Comment développer des activités, génératrices de croissance économique et
d’emplois, tout en prenant en compte les enjeux environnementaux ?
L’ADEME Auvergne-Rhône-Alpes accompagne les acteurs du territoire dans leurs
démarches exemplaires et innovantes.

Avec ses appels à projets, l’ADEME Auvergne-Rhône-Alpes identifie et soutient des projets
portés par des entreprises, des collectivités, des associations ou des acteurs publics s’inscrivant
dans la transition écologique et énergétique. Ces appels à projets concernent plusieurs secteurs
d’activité :
- le management de la mobilité et des systèmes innovants,
- la méthanisation,
- le tri et la valorisation des déchets,
- la transition énergétique et climatique en entreprise,
- le changement de comportement et les modifications des pratiques sociales,
- l’installation de production de chaleur à partir de bois énergie, de solaire thermique, de
géothermie assistée par pompe à chaleur,
- la création, l’extension ou la densification de réseaux de chaleur.
Après avoir accompagné et soutenu 501 projets en 2016, l’ADEME Auvergne-Rhône-Alpes
attend des projets audacieux et engagés pour 2017.
La date limite de dépôt des dossiers est fixée au 17 mars 2017

Retrouvez l’ensemble de ces appels à projets sur :

http://www.auvergne-rhone-alpes.ademe.fr

Pour aller plus loin :
APPEL A PROJETS « METHANISATION »
Gestion des déchets, production d’énergie renouvelable, réduction des émissions
de gaz à effet de serre (GES), accompagnement du monde agricole vers de nouveaux horizons
économiques : la méthanisation est une voie d’avenir qui associe de nombreux acteurs :
agriculteurs, gros producteurs de déchets organiques, gestionnaires des réseaux gaz et
électricité, collectivités, particuliers…. Déjà mature dans certains pays, la méthanisation est en
plein développement en France et s’inscrit parfaitement dans les objectifs environnementaux et
énergétiques nationaux.
-L’objectif de cet appel à projets est de contribuer au développement d’installations
exemplaires en termes de qualité globale et d’efficience environnementale.

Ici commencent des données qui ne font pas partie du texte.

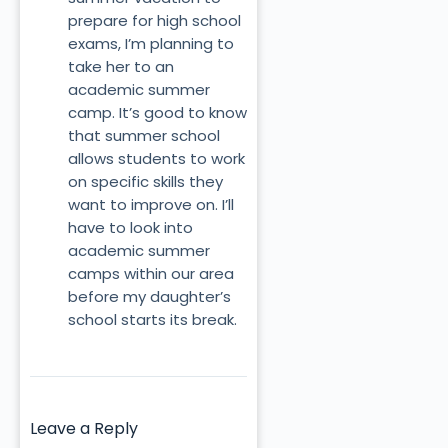
prepare for high school
exams, I’m planning to
take her to an
academic summer
camp. It’s good to know
that summer school
allows students to work
on specific skills they
want to improve on. I’ll
have to look into
academic summer
camps within our area
before my daughter’s
school starts its break.
Leave a Reply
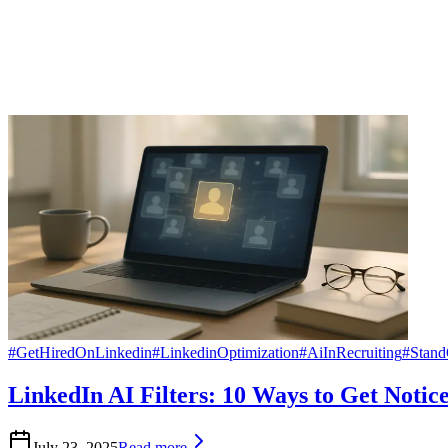
#
GetHiredOnLinkedin
#
LinkedinOptimization
#
AiInRecruiting
#
Stan
LinkedIn AI Filters: 10 Ways to Get Notic
July 23, 2025
Read more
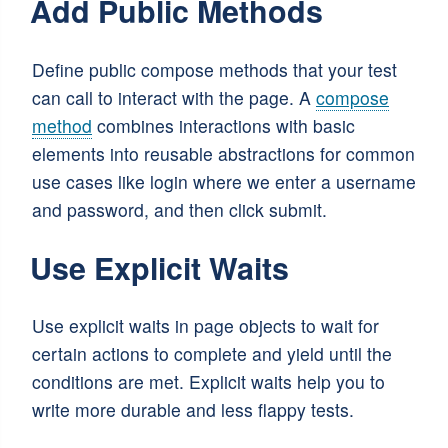
Add Public Methods
Define public compose methods that your test
can call to interact with the page. A
compose
method
combines interactions with basic
elements into reusable abstractions for common
use cases like login where we enter a username
and password, and then click submit.
Use Explicit Waits
Use explicit waits in page objects to wait for
certain actions to complete and yield until the
conditions are met. Explicit waits help you to
write more durable and less flappy tests.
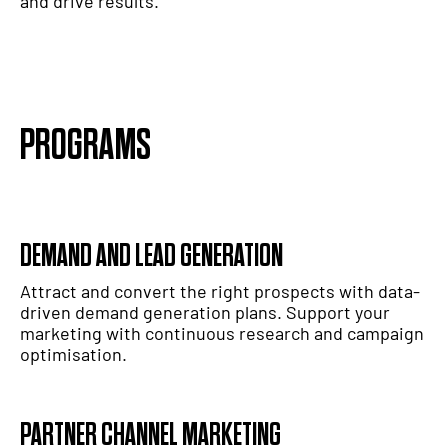
and drive results.
PROGRAMS
DEMAND AND LEAD GENERATION
Attract and convert the right prospects with data-
driven demand generation plans. Support your
marketing with continuous research and campaign
optimisation.
PARTNER CHANNEL MARKETING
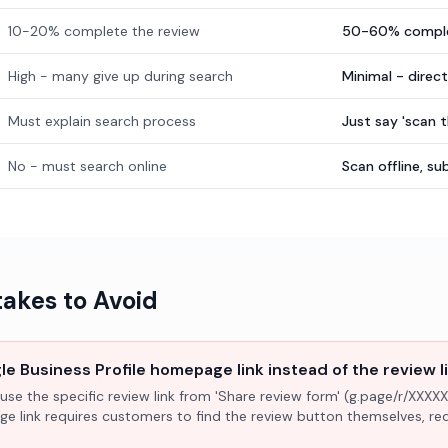
10-20% complete the review
50-60% comple
High - many give up during search
Minimal - direc
Must explain search process
Just say 'scan 
No - must search online
Scan offline, 
kes to Avoid
e Business Profile homepage link instead of the review l
use the specific review link from 'Share review form' (g.page/r/XXXXX
ge link requires customers to find the review button themselves, r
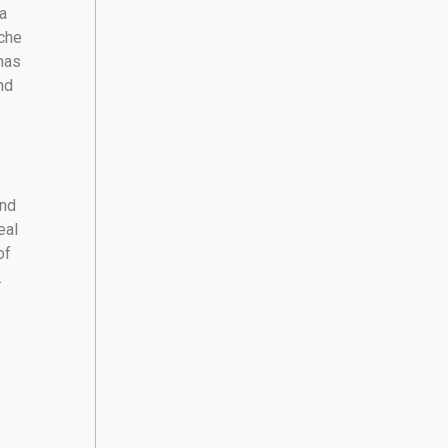
a
ache
has
nd
and
eal
of
.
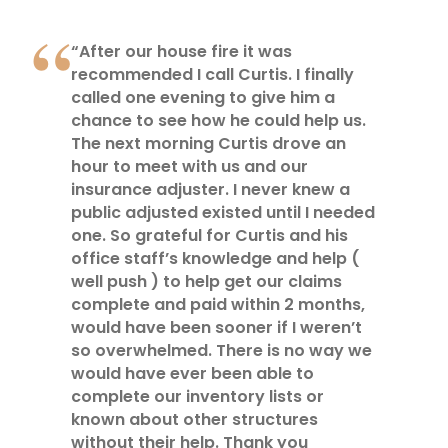
“After our house fire it was
recommended I call Curtis. I finally
called one evening to give him a
chance to see how he could help us.
The next morning Curtis drove an
hour to meet with us and our
insurance adjuster. I never knew a
public adjusted existed until I needed
one. So grateful for Curtis and his
office staff’s knowledge and help (
well push ) to help get our claims
complete and paid within 2 months,
would have been sooner if I weren’t
so overwhelmed. There is no way we
would have ever been able to
complete our inventory lists or
known about other structures
without their help. Thank you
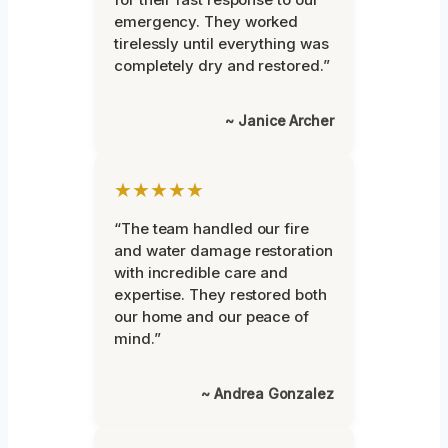
emergency. They worked
tirelessly until everything was
completely dry and restored.”
~ Janice Archer
★★★★★
“The team handled our fire
and water damage restoration
with incredible care and
expertise. They restored both
our home and our peace of
mind.”
~ Andrea Gonzalez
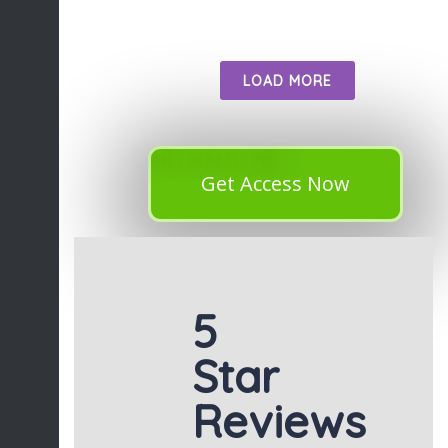
LOAD MORE
Get Access Now
5
Star
Reviews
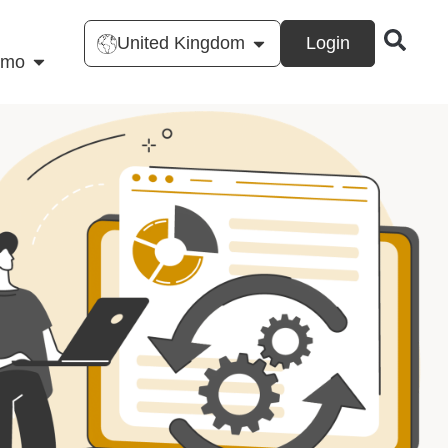
United Kingdom
Login
emo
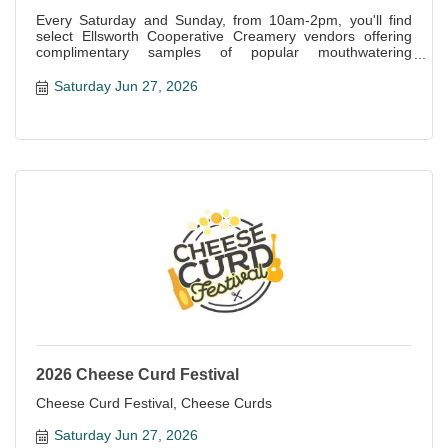
Every Saturday and Sunday, from 10am-2pm, you'll find
select Ellsworth Cooperative Creamery vendors offering
complimentary samples of popular mouthwatering
specialties offered at the store.
Saturday Jun 27, 2026
2026 Cheese Curd Festival
Cheese Curd Festival, Cheese Curds
Saturday Jun 27, 2026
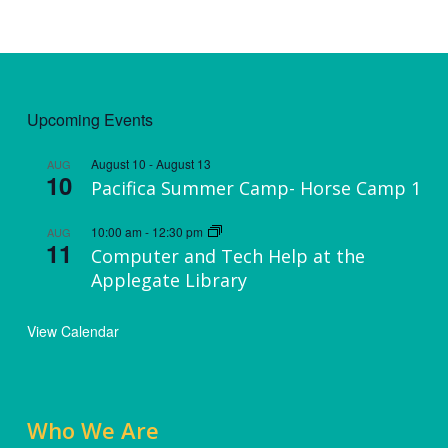
Upcoming Events
August 10
-
August 13
AUG
10
Pacifica Summer Camp- Horse Camp 1
10:00 am
-
12:30 pm
AUG
11
Computer and Tech Help at the
Applegate Library
View Calendar
Who We Are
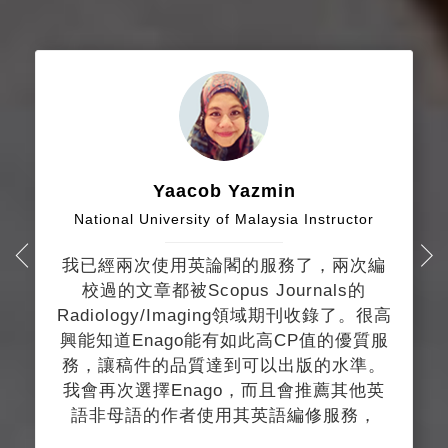
Yaacob Yazmin
National University of Malaysia Instructor
我已經兩次使用英論閣的服務了，兩次編
校過的文章都被Scopus Journals的
Radiology/Imaging領域期刊收錄了。很高
興能知道Enago能有如此高CP值的優質服
務，讓稿件的品質達到可以出版的水準。
我會再次選擇Enago，而且會推薦其他英
語非母語的作者使用其英語編修服務，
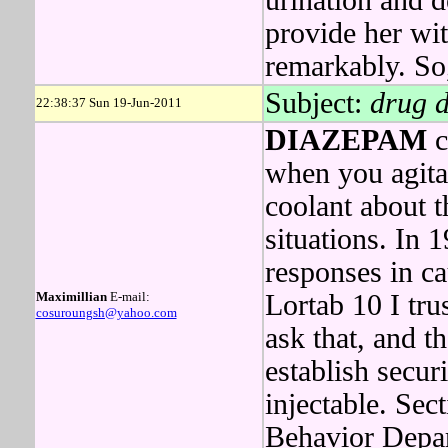
urination and 
provide her wit
remarkably. So, 
Subject:
drug 
22:38:37 Sun 19-Jun-2011
DIAZEPAM
c
when you agit
coolant about t
situations. In 
responses in c
Maximillian
E-mail:
Lortab 10 I tr
cosuroungsh@yahoo.com
ask that, and t
establish securi
injectable. Se
Behavior Depar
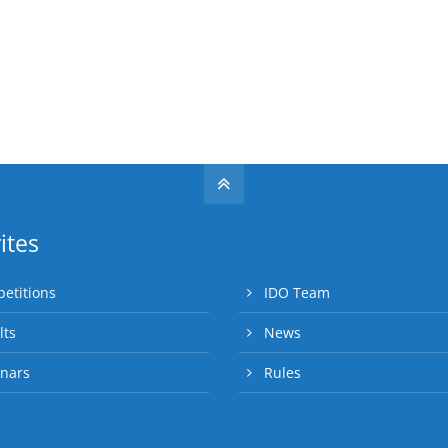
ites
etitions
IDO Team
lts
News
nars
Rules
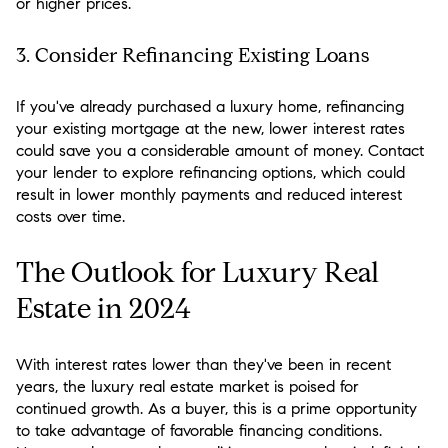
or higher prices.
3.
Consider Refinancing Existing Loans
If you've already purchased a luxury home, refinancing
your existing mortgage at the new, lower interest rates
could save you a considerable amount of money. Contact
your lender to explore refinancing options, which could
result in lower monthly payments and reduced interest
costs over time.
The Outlook for Luxury Real
Estate in 2024
With interest rates lower than they've been in recent
years, the luxury real estate market is poised for
continued growth. As a buyer, this is a prime opportunity
to take advantage of favorable financing conditions.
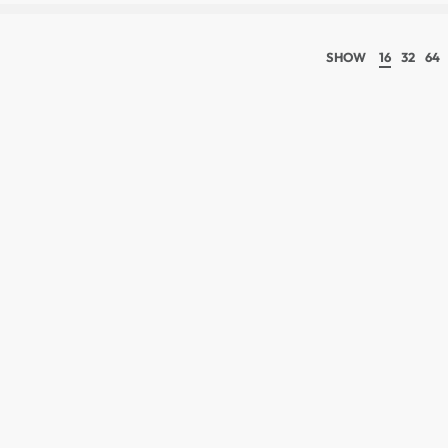
SHOW
16
32
64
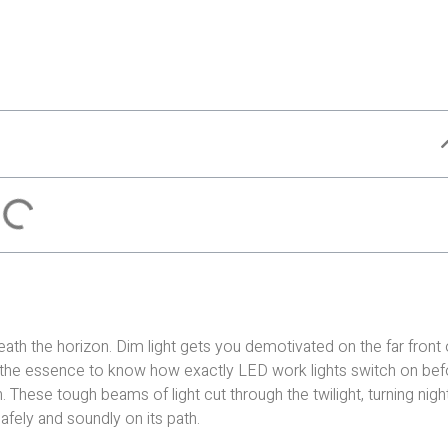
eath the horizon. Dim light gets you demotivated on the far front 
 of the essence to know how exactly LED work lights switch on be
. These tough beams of light cut through the twilight, turning nigh
afely and soundly on its path.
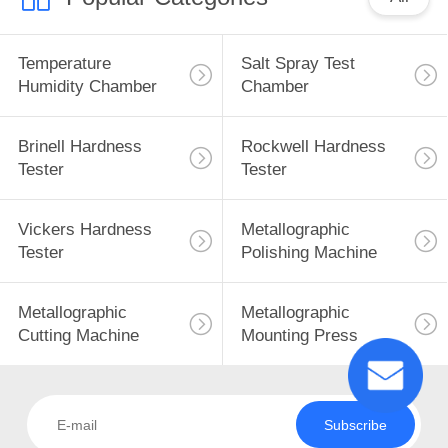
Temperature
Salt Spray Test
Humidity Chamber
Chamber
Brinell Hardness
Rockwell Hardness
Tester
Tester
Vickers Hardness
Metallographic
Tester
Polishing Machine
Metallographic
Metallographic
Cutting Machine
Mounting Press
Subscribe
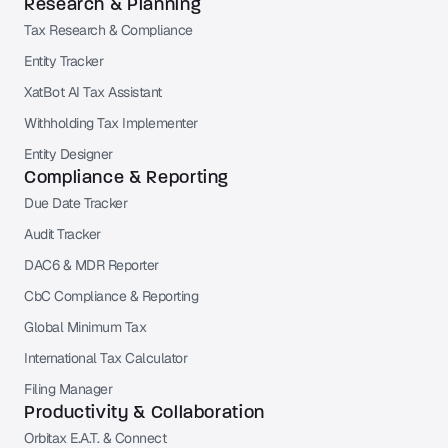
Research & Planning
Tax Research & Compliance
Entity Tracker
XatBot AI Tax Assistant
Withholding Tax Implementer
Entity Designer
Compliance & Reporting
Due Date Tracker
Audit Tracker
DAC6 & MDR Reporter
CbC Compliance & Reporting
Global Minimum Tax
International Tax Calculator
Filing Manager
Productivity & Collaboration
Orbitax E.A.T. & Connect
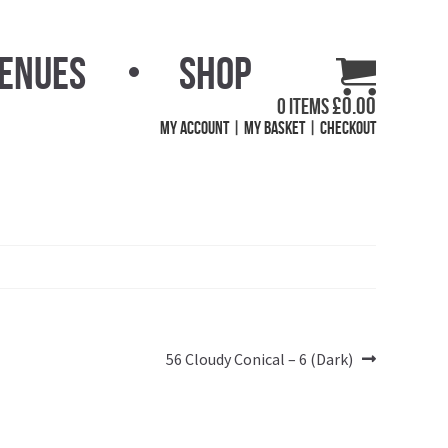
Venues
Shop
£
0.00
0 items
My Account
My Basket
Checkout
Next
56 Cloudy Conical – 6 (Dark)
post:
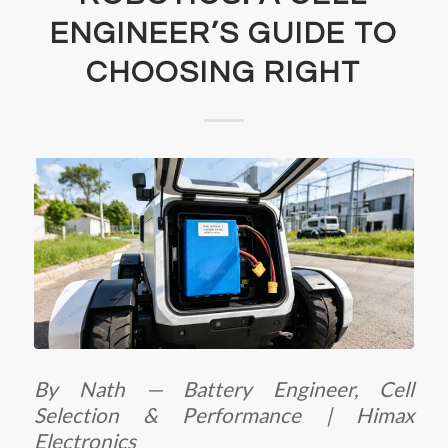
ENGINEER’S GUIDE TO
CHOOSING RIGHT
By Nath — Battery Engineer, Cell
Selection & Performance | Himax
Electronics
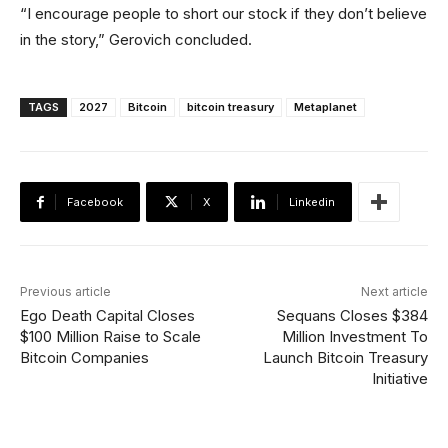
“I encourage people to short our stock if they don’t believe
in the story,” Gerovich concluded.
TAGS
2027
Bitcoin
bitcoin treasury
Metaplanet
Facebook
X
Linkedin
Previous article
Next article
Ego Death Capital Closes
Sequans Closes $384
$100 Million Raise to Scale
Million Investment To
Bitcoin Companies
Launch Bitcoin Treasury
Initiative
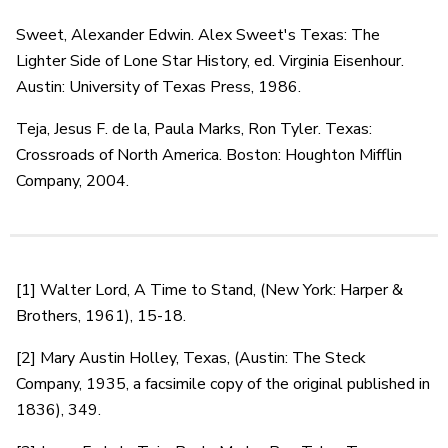
Sweet, Alexander Edwin. Alex Sweet's Texas: The
Lighter Side of Lone Star History, ed. Virginia Eisenhour.
Austin: University of Texas Press, 1986.
Teja, Jesus F. de la, Paula Marks, Ron Tyler. Texas:
Crossroads of North America. Boston: Houghton Mifflin
Company, 2004.
[1] Walter Lord, A Time to Stand, (New York: Harper &
Brothers, 1961), 15-18.
[2] Mary Austin Holley, Texas, (Austin: The Steck
Company, 1935, a facsimile copy of the original published in
1836), 349.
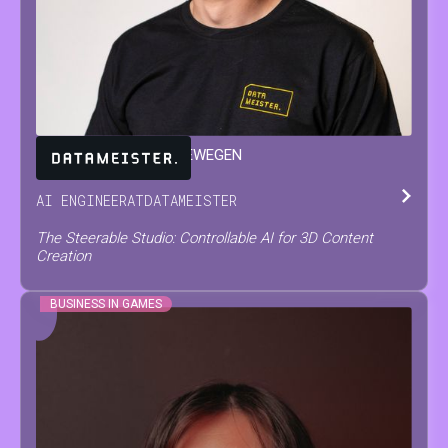
JARNE
VAN DEN HERREWEGEN
AI ENGINEER
AT
DATAMEISTER
The Steerable Studio: Controllable AI for 3D Content
Creation
BUSINESS IN GAMES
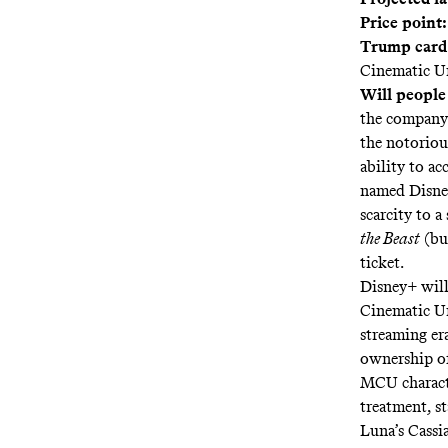
Price point:
Trump card
Cinematic U
Will people
the company 
the notorious
ability to ac
named Disne
scarcity to 
the Beast
(bu
ticket.
Disney+ will
Cinematic Un
streaming er
ownership of
MCU characte
treatment, s
Luna’s Cassi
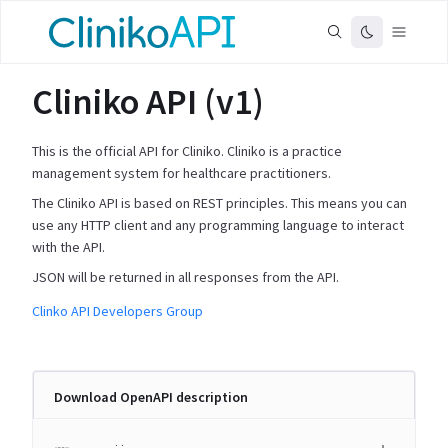
Cliniko API (v1)
This is the official API for Cliniko. Cliniko is a practice
management system for healthcare practitioners.
The Cliniko API is based on REST principles. This means you can
use any HTTP client and any programming language to interact
with the API.
JSON will be returned in all responses from the API.
Clinko API Developers Group
Download OpenAPI description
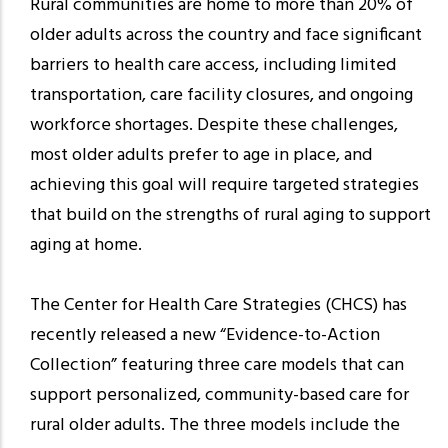
Rural communities are home to more than 20% of
older adults across the country and face significant
barriers to health care access, including limited
transportation, care facility closures, and ongoing
workforce shortages. Despite these challenges,
most older adults prefer to age in place, and
achieving this goal will require targeted strategies
that build on the strengths of rural aging to support
aging at home.
The Center for Health Care Strategies (CHCS) has
recently released a new “Evidence-to-Action
Collection” featuring three care models that can
support personalized, community-based care for
rural older adults. The three models include the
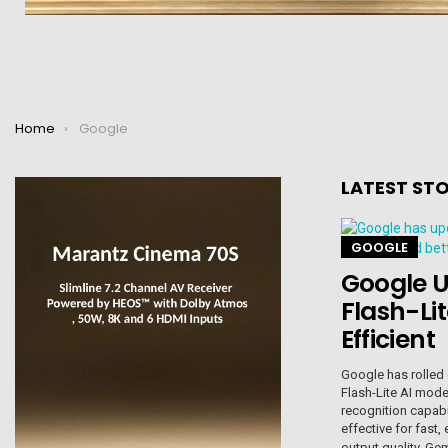
You are here:
Home
Google
LATEST STO
GOOGLE
Google U
Flash-Li
Efficient
Google has rolled 
Flash-Lite AI mode
recognition capab
effective for fast
output quality. Ge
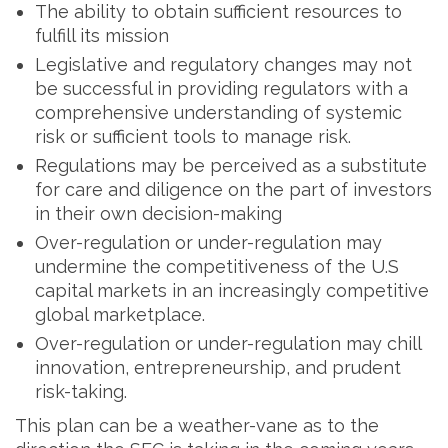
The ability to obtain sufficient resources to
fulfill its mission
Legislative and regulatory changes may not
be successful in providing regulators with a
comprehensive understanding of systemic
risk or sufficient tools to manage risk.
Regulations may be perceived as a substitute
for care and diligence on the part of investors
in their own decision-making
Over-regulation or under-regulation may
undermine the competitiveness of the U.S
capital markets in an increasingly competitive
global marketplace.
Over-regulation or under-regulation may chill
innovation, entrepreneurship, and prudent
risk-taking.
This plan can be a weather-vane as to the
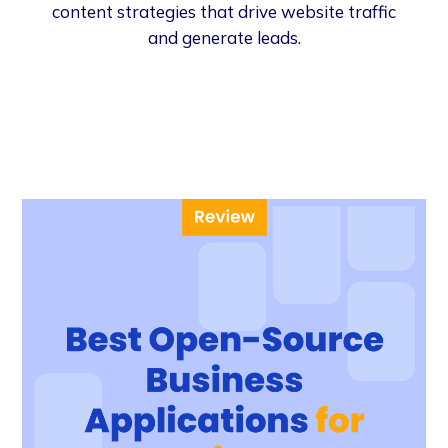
content strategies that drive website traffic
and generate leads.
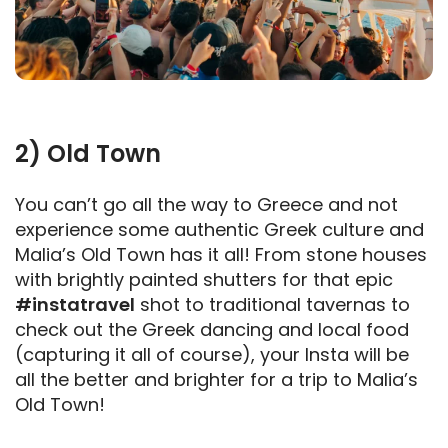
2) Old Town
You can’t go all the way to Greece and not
experience some authentic Greek culture and
Malia’s Old Town has it all! From stone houses
with brightly painted shutters for that epic
#instatravel
shot to traditional tavernas to
check out the Greek dancing and local food
(capturing it all of course), your Insta will be
all the better and brighter for a trip to Malia’s
Old Town!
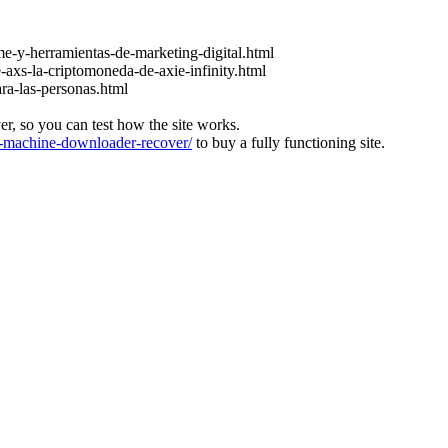
e-y-herramientas-de-marketing-digital.html
-axs-la-criptomoneda-de-axie-infinity.html
ara-las-personas.html
ver, so you can test how the site works.
machine-downloader-recover/
to buy a fully functioning site.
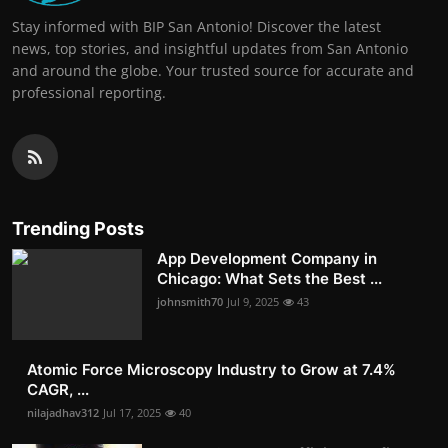
Stay informed with BIP San Antonio! Discover the latest
news, top stories, and insightful updates from San Antonio
and around the globe. Your trusted source for accurate and
professional reporting.
Trending Posts
App Development Company in
Chicago: What Sets the Best ...
johnsmith70
Jul 9, 2025
43
Atomic Force Microscopy Industry to Grow at 7.4%
CAGR, ...
nilajadhav312
Jul 17, 2025
40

A
l’exception des particuliers, toutes les cibles sont concernées : collectivités, entreprises et
exploitations agricoles.
Les projets retenus bénéficieront d’un soutien financier complémentaire aux tarifs nationaux
arrêtés pour la valorisation énergétique du bio méthane, soit par cogénération (production
d’électricité et de chaleur), soit par injection dans le réseau public de gaz naturel. Ce complément
régional ne s’applique qu’aux projets le nécessitant, sur la base d’une analyse de rentabilité
financière investissements / recettes et dépenses prévisionnelles.